### What is required
Copy every record exactly, leaving the pictures out.

### Data provided
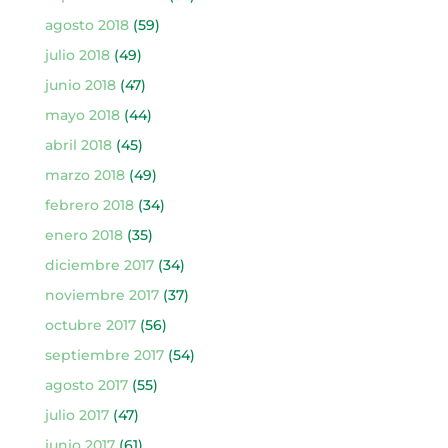
agosto 2018
(59)
julio 2018
(49)
junio 2018
(47)
mayo 2018
(44)
abril 2018
(45)
marzo 2018
(49)
febrero 2018
(34)
enero 2018
(35)
diciembre 2017
(34)
noviembre 2017
(37)
octubre 2017
(56)
septiembre 2017
(54)
agosto 2017
(55)
julio 2017
(47)
junio 2017
(61)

### Answer for the task
agosto 2018
(59)
julio 2018
(49)
junio 2018
(47)
mayo 2018
(44)
abril 2018
(45)
marzo 2018
(49)
febrero 2018
(34)
enero 2018
(35)
diciembre 2017
(34)
noviembre 2017
(37)
octubre 2017
(56)
septiembre 2017
(54)
agosto 2017
(55)
julio 2017
(47)
junio 2017
(61)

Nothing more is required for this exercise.